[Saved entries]
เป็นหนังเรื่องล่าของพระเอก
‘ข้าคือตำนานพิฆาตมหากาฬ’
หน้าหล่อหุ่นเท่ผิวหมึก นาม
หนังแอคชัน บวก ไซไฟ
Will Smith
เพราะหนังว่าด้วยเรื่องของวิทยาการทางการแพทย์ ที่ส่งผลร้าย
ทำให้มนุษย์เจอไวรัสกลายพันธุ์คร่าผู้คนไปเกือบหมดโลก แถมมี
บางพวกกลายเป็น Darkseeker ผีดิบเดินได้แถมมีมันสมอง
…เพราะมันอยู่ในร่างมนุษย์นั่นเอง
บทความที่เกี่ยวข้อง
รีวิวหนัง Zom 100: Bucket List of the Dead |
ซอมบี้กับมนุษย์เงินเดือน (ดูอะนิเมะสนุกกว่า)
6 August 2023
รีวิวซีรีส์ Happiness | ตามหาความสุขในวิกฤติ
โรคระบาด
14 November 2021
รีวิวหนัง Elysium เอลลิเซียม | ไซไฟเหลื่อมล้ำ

→ **Required action**:
The complete set of entries is to be restated word for word.

→ **Answer for the task**:
เป็นหนังเรื่องล่าของพระเอก
‘ข้าคือตำนานพิฆาตมหากาฬ’
หน้าหล่อหุ่นเท่ผิวหมึก นาม
หนังแอคชัน บวก ไซไฟ
Will Smith
เพราะหนังว่าด้วยเรื่องของวิทยาการทางการแพทย์ ที่ส่งผลร้าย
ทำให้มนุษย์เจอไวรัสกลายพันธุ์คร่าผู้คนไปเกือบหมดโลก แถมมี
บางพวกกลายเป็น Darkseeker ผีดิบเดินได้แถมมีมันสมอง
…เพราะมันอยู่ในร่างมนุษย์นั่นเอง
บทความที่เกี่ยวข้อง
รีวิวหนัง Zom 100: Bucket List of the Dead |
ซอมบี้กับมนุษย์เงินเดือน (ดูอะนิเมะสนุกกว่า)
6 August 2023
รีวิวซีรีส์ Happiness | ตามหาความสุขในวิกฤติ
โรคระบาด
14 November 2021
รีวิวหนัง Elysium เอลลิเซียม | ไซไฟเหลื่อมล้ำ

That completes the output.